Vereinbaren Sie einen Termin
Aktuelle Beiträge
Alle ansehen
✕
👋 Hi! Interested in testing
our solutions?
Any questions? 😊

◆ ◆ ◆

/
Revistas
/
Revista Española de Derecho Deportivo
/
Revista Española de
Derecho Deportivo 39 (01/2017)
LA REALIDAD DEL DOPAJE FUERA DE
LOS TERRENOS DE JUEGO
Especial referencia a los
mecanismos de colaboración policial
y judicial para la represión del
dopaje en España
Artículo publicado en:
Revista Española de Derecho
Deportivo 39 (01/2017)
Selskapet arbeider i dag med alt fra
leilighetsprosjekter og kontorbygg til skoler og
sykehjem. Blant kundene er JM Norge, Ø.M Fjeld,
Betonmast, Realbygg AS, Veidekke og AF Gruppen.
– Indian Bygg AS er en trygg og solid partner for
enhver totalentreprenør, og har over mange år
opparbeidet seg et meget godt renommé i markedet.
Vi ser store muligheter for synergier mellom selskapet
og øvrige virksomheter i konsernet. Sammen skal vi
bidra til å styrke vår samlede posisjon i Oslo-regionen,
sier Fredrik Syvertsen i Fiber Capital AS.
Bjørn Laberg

◆ ◆ ◆

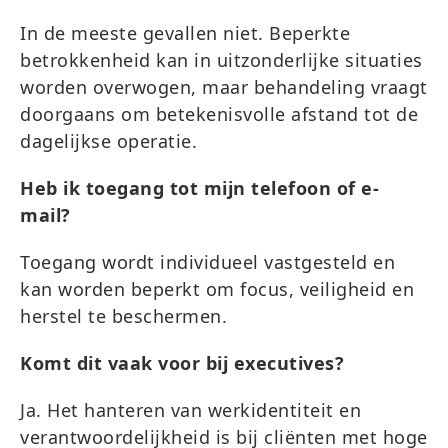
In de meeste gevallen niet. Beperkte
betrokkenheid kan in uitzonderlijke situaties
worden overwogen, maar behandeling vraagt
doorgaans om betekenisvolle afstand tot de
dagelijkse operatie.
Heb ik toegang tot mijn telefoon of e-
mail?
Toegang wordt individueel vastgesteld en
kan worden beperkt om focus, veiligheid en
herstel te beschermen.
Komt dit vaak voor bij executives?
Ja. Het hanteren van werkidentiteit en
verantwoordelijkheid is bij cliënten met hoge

◆ ◆ ◆

■ Task goal: Referring to the material above, set down exactly the lines between the line with "Interested in testing" and the line with "Any questions? 😊", inclusive, and no other lines.

■ Task response:
👋 Hi! Interested in testing
our solutions?
Any questions? 😊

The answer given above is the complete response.